## Collected data entries
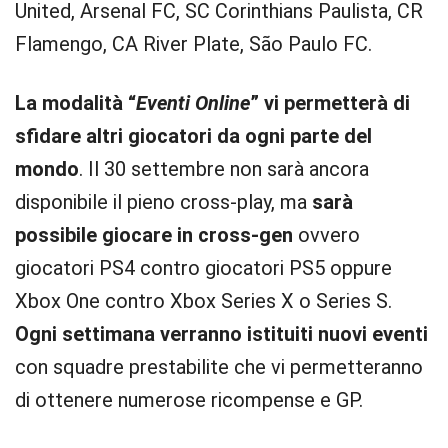
United, Arsenal FC, SC Corinthians Paulista, CR
Flamengo, CA River Plate, São Paulo FC.
La modalità “
Eventi Online
” vi permetterà di
sfidare altri giocatori da ogni parte del
mondo
. Il 30 settembre non sarà ancora
disponibile il pieno cross-play, ma
sarà
possibile giocare in cross-gen
ovvero
giocatori PS4 contro giocatori PS5 oppure
Xbox One contro Xbox Series X o Series S.
Ogni settimana verranno istituiti nuovi eventi
con squadre prestabilite che vi permetteranno
di ottenere numerose ricompense e GP.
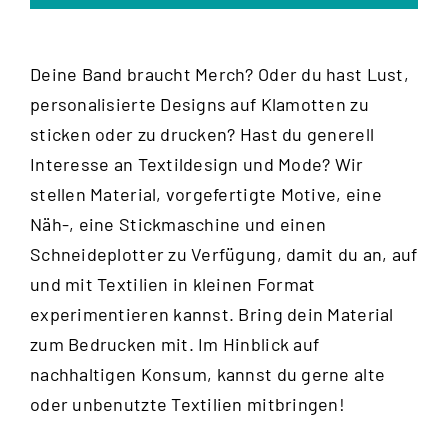
Deine Band braucht Merch? Oder du hast Lust,
personalisierte Designs auf Klamotten zu
sticken oder zu drucken? Hast du generell
Interesse an Textildesign und Mode? Wir
stellen Material, vorgefertigte Motive, eine
Näh-, eine Stickmaschine und einen
Schneideplotter zu Verfügung, damit du an, auf
und mit Textilien in kleinen Format
experimentieren kannst. Bring dein Material
zum Bedrucken mit. Im Hinblick auf
nachhaltigen Konsum, kannst du gerne alte
oder unbenutzte Textilien mitbringen!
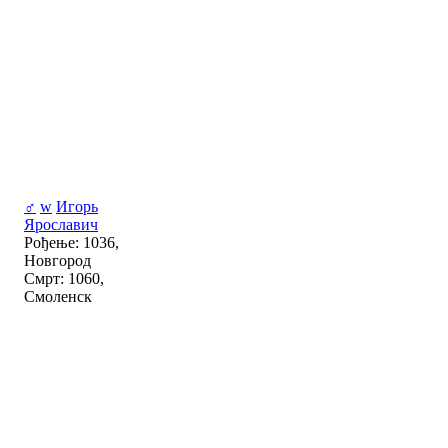
♂
w
Игорь
Ярославич
Рођење: 1036,
Новгород
Смрт: 1060,
Смоленск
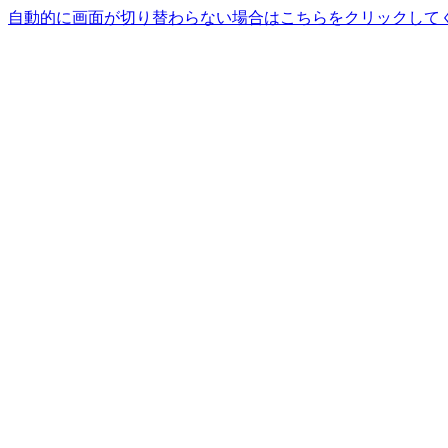
自動的に画面が切り替わらない場合はこちらをクリックして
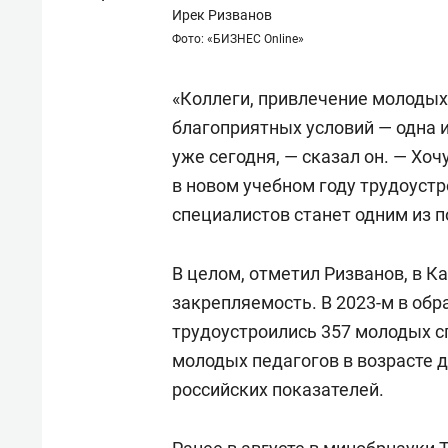
состоянием как основа
«Гонк
Ирек Ризванов
антихрупких команд
Фото: «БИЗНЕС Online»
«Коллеги, привлечение молодых 
благоприятных условий — одна 
уже сегодня, — сказал он. — Хоч
в новом учебном году трудоуст
специалистов станет одним из 
В целом, отметил Ризванов, в 
закрепляемость. В 2023-м в об
трудоустроились 357 молодых сп
молодых педагогов в возрасте д
российских показателей.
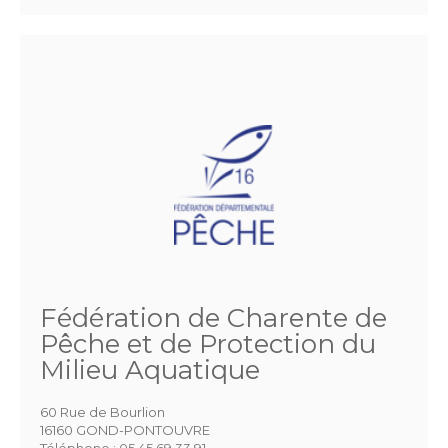
Fédération de Charente de
Pêche et de Protection du
Milieu Aquatique
60 Rue de Bourlion
16160 GOND-PONTOUVRE
Téléphone :
05 45 69 33 91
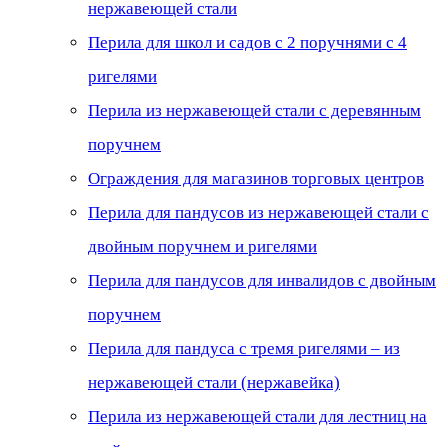
нержавеющей стали
Перила для школ и садов с 2 поручнями с 4
ригелями
Перила из нержавеющей стали с деревянным
поручнем
Ограждения для магазинов торговых центров
Перила для пандусов из нержавеющей стали с
двойным поручнем и ригелями
Перила для пандусов для инвалидов с двойным
поручнем
Перила для пандуса с тремя ригелями – из
нержавеющей стали (нержавейка)
Перила из нержавеющей стали для лестниц на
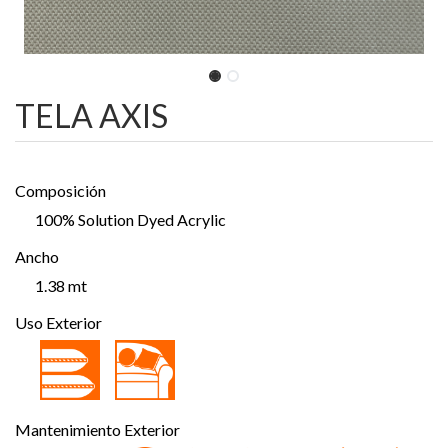
TELA AXIS
Composición
100% Solution Dyed Acrylic
Ancho
1.38 mt
Uso Exterior
Mantenimiento Exterior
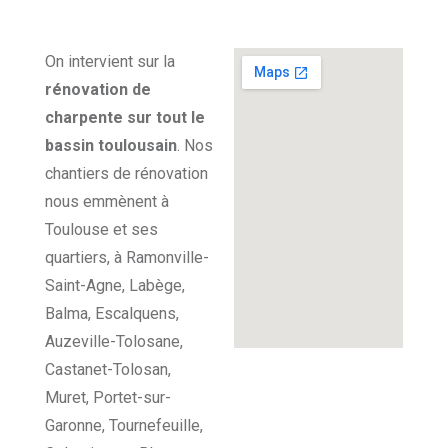
On intervient sur la
rénovation de
charpente sur tout le
bassin toulousain
. Nos
chantiers de rénovation
nous emmènent à
Toulouse et ses
quartiers, à Ramonville-
Saint-Agne, Labège,
Balma, Escalquens,
Auzeville-Tolosane,
Castanet-Tolosan,
Muret, Portet-sur-
Garonne, Tournefeuille,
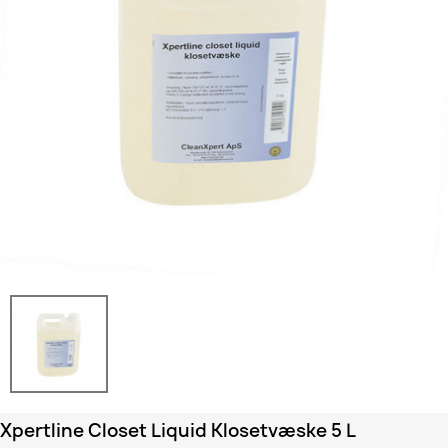
Xpertline Closet Liquid Klosetvæske 5 L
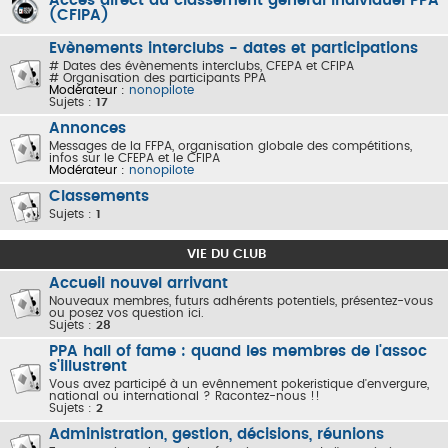
Accès direct au classement général individuel PPA
(CFIPA)
Evènements interclubs - dates et participations
# Dates des évènements interclubs, CFEPA et CFIPA
# Organisation des participants PPA
Modérateur :
nonopilote
Sujets :
17
Annonces
Messages de la FFPA, organisation globale des compétitions,
infos sur le CFEPA et le CFIPA
Modérateur :
nonopilote
Classements
Sujets :
1
VIE DU CLUB
Accueil nouvel arrivant
Nouveaux membres, futurs adhérents potentiels, présentez-vous
ou posez vos question ici.
Sujets :
28
PPA hall of fame : quand les membres de l'assoc
s'illustrent
Vous avez participé à un evênnement pokeristique d'envergure,
national ou international ? Racontez-nous !!
Sujets :
2
Administration, gestion, décisions, réunions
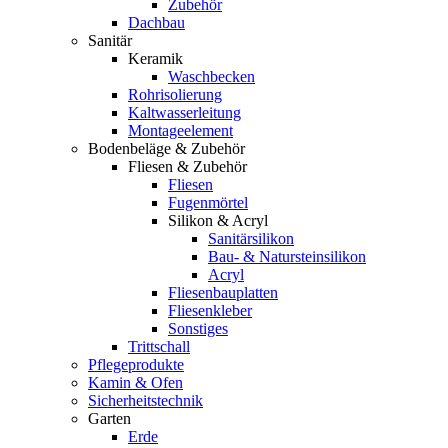
Zubehör
Dachbau
Sanitär
Keramik
Waschbecken
Rohrisolierung
Kaltwasserleitung
Montageelement
Bodenbeläge & Zubehör
Fliesen & Zubehör
Fliesen
Fugenmörtel
Silikon & Acryl
Sanitärsilikon
Bau- & Natursteinsilikon
Acryl
Fliesenbauplatten
Fliesenkleber
Sonstiges
Trittschall
Pflegeprodukte
Kamin & Ofen
Sicherheitstechnik
Garten
Erde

## EXERCISE OBJECTIVE
Nothing but the lines from the one containing "Accueil nouvel arrivant" through the last line of the data should appear in the answer, copied exactly, with pictures excluded.

## RESULT
Accueil nouvel arrivant
Nouveaux membres, futurs adhérents potentiels, présentez-vous
ou posez vos question ici.
Sujets :
28
PPA hall of fame : quand les membres de l'assoc
s'illustrent
Vous avez participé à un evênnement pokeristique d'envergure,
national ou international ? Racontez-nous !!
Sujets :
2
Administration, gestion, décisions, réunions
Zubehör
Dachbau
Sanitär
Keramik
Waschbecken
Rohrisolierung
Kaltwasserleitung
Montageelement
Bodenbeläge & Zubehör
Fliesen & Zubehör
Fliesen
Fugenmörtel
Silikon & Acryl
Sanitärsilikon
Bau- & Natursteinsilikon
Acryl
Fliesenbauplatten
Fliesenkleber
Sonstiges
Trittschall
Pflegeprodukte
Kamin & Ofen
Sicherheitstechnik
Garten
Erde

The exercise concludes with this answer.